#### WORK REQUEST:
Print nothing but the lines below starting at the line that holds "fez no fim de semana." and ending at the line that holds "governamental de direita.", including both, each exactly as written.

### PROVIDED ENTRIES ###

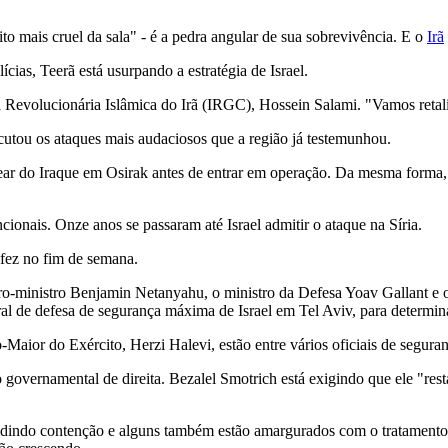
ito mais cruel da sala" - é a pedra angular de sua sobrevivência. E o
Irã
as, Teerã está usurpando a estratégia de Israel.
volucionária Islâmica do Irã (IRGC), Hossein Salami. "Vamos retaliar
utou os ataques mais audaciosos que a região já testemunhou.
r do Iraque em Osirak antes de entrar em operação. Da mesma forma, e
ionais. Onze anos se passaram até Israel admitir o ataque na Síria.
 fez no fim de semana.
ro-ministro Benjamin Netanyahu, o ministro da Defesa Yoav Gallant e 
al de defesa de segurança máxima de Israel em Tel Aviv, para determina
ior do Exército, Herzi Halevi, estão entre vários oficiais de seguranç
 governamental de direita. Bezalel Smotrich está exigindo que ele "rest
pedindo contenção e alguns também estão amargurados com o tratamento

###

#### WRITTEN RESPONSE:
 fez no fim de semana.
ro-ministro Benjamin Netanyahu, o ministro da Defesa Yoav Gallant e 
al de defesa de segurança máxima de Israel em Tel Aviv, para determina
ior do Exército, Herzi Halevi, estão entre vários oficiais de seguranç
 governamental de direita. Bezalel Smotrich está exigindo que ele "rest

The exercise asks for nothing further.